The 801 was an experimental central processing unit (CPU) design developed by IBM during the 1970s. It is considered to be the first modern RISC design, relying on processor registers for all computations and eliminating the many variant addressing modes found in CISC designs. Originally developed as the processor for a telephone switch, it was later used as the basis for a minicomputer and a number of products for their mainframe line. The initial design was a 24-bit processor; that was soon replaced by 32-bit implementations of the same concepts and the original 24-bit 801 was used only into the early 1980s.
The 801 was extremely influential in the computer market. Armed with huge amounts of performance data, IBM was able to demonstrate that the simple design was able to easily outperform even the most powerful classic CPU designs, while at the same time producing machine code that was only marginally larger than the heavily optimized CISC instructions. Applying these same techniques even to existing processors like the System/370 generally doubled the performance of those systems as well. This demonstrated the value of the RISC concept, and all of IBM's future systems were based on the principles developed during the 801 project.
In 1974, IBM began examining the possibility of constructing a telephone switch to handle a 300 calls per second. They calculated that each call would require 20,000 instructions to complete, and when one added timing overhead and other considerations, such a machine would required performance of about 12 MIPS. This would require a significant advance in performance; their current top-of-the-line machine, the IBM System/370 Model 168 of late 1972, offered about 3 MIPS.
The group working on this project at the Thomas J. Watson Research Center, including John Cocke, designed a processor for this purpose. To reach the required performance, they considered the sort of operations such a machine required and removed any that were not appropriate. This led to the removal of a floating-point unit for instance, which would not be needed in this application. More critically, they also removed many of the instructions that worked on data in main memory and left only those instructions that worked on the internal processor registers, as these were much faster to use (effectively zero-time) and the simple code in a telephone switch could be written to use only these types instructions. The result of this work was a conceptual design for a simplified processor with the required performance.

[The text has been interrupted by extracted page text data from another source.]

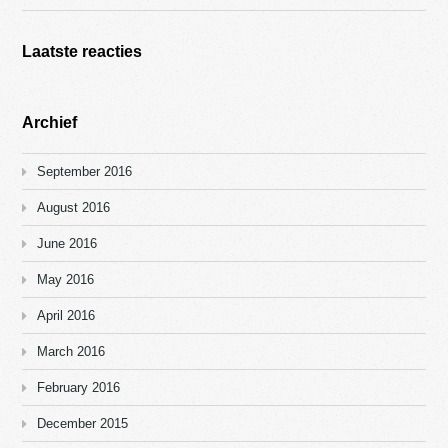
Laatste reacties
Archief
September 2016
August 2016
June 2016
May 2016
April 2016
March 2016
February 2016
December 2015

The telephone switch project was canceled in 1975, but the team had made considerable progress on the concept and in October IBM decided to continue it as a general-purpose design. With no obvious project to attach it to, the team decided to call it the "801" after the building they worked in. For the general-purpose role, the team began to consider real-world programs that would be run on a typical minicomputer. IBM had collected enormous amounts of statistical data on the performance of real-world workloads on their machines and this data demonstrated that over half the time in a typical program was spent performing only five instructions; load value from memory, store value to memory, branch, compare fixed-point numbers, and add fixed-point numbers. This suggested that the same simplified design would work just as well for a general-purpose minicomputer as a special-purpose switch.
This conclusion flew in the face of contemporary processor design, which was based on the concept of using microcode. IBM had been among the first to make widespread use of this technique as part of their famous System/360 series. The 360s, and 370s, came in a variety of performance levels that all ran the same machine language code. On the high-end machines, many of these instructions were implemented directly in hardware, while low-end machines could instead simulate those instructions using a sequence of other instructions. This allowed a single application binary interface to run across the entire line, and allowed the users to feel confident that if more performance was ever needed they could move up to a faster machine without any other changes.

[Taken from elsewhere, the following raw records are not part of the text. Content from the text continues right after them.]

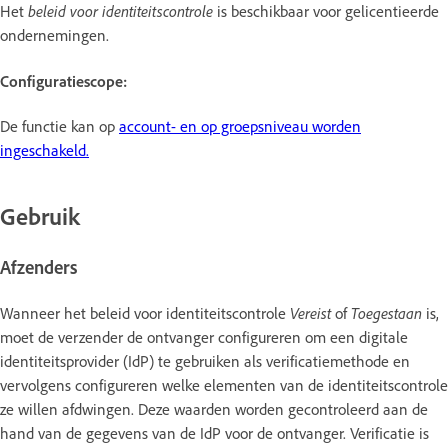
Het
beleid voor identiteitscontrole
is beschikbaar voor gelicentieerde
ondernemingen.
Configuratiescope:
De functie kan op
account- en op groepsniveau worden
ingeschakeld.
Gebruik
Afzenders
Wanneer het beleid voor identiteitscontrole
Vereist
of
Toegestaan
is,
moet de verzender de ontvanger configureren om een digitale
identiteitsprovider (IdP) te gebruiken als verificatiemethode en
vervolgens configureren welke elementen van de identiteitscontrole
ze willen afdwingen. Deze waarden worden gecontroleerd aan de
hand van de gegevens van de IdP voor de ontvanger. Verificatie is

Microcode allowed a simple processor to offer many instructions, which had been used by the designers to implement a wide variation of addressing modes. For instance, an instruction like
ADD might have a dozen versions, one that adds two numbers in internal registers, one that adds a register to a value in memory, one that adds two values from memory, etc. This allowed the programmer to select the exact variation that they needed for any particular task. The processor would read that instruction and use microcode to break it into a series of internal instructions. For instance, adding two numbers in memory might be implemented by loading those two numbers into registers, adding them, and then saving it back out again.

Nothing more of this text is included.